Set down again each entry exactly as it reads, pictures excluded.

[Dataset records]
+ + + + +

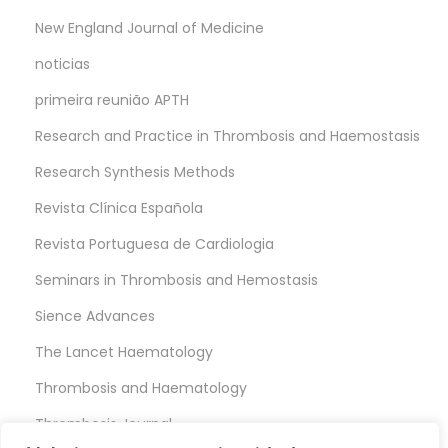
New England Journal of Medicine
noticias
primeira reunião APTH
Research and Practice in Thrombosis and Haemostasis
Research Synthesis Methods
Revista Clínica Española
Revista Portuguesa de Cardiologia
Seminars in Thrombosis and Hemostasis
Sience Advances
The Lancet Haematology
Thrombosis and Haematology
Thrombosis Journal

+ + + + +

*Response to the task*.
New England Journal of Medicine
noticias
primeira reunião APTH
Research and Practice in Thrombosis and Haemostasis
Research Synthesis Methods
Revista Clínica Española
Revista Portuguesa de Cardiologia
Seminars in Thrombosis and Hemostasis
Sience Advances
The Lancet Haematology
Thrombosis and Haematology
Thrombosis Journal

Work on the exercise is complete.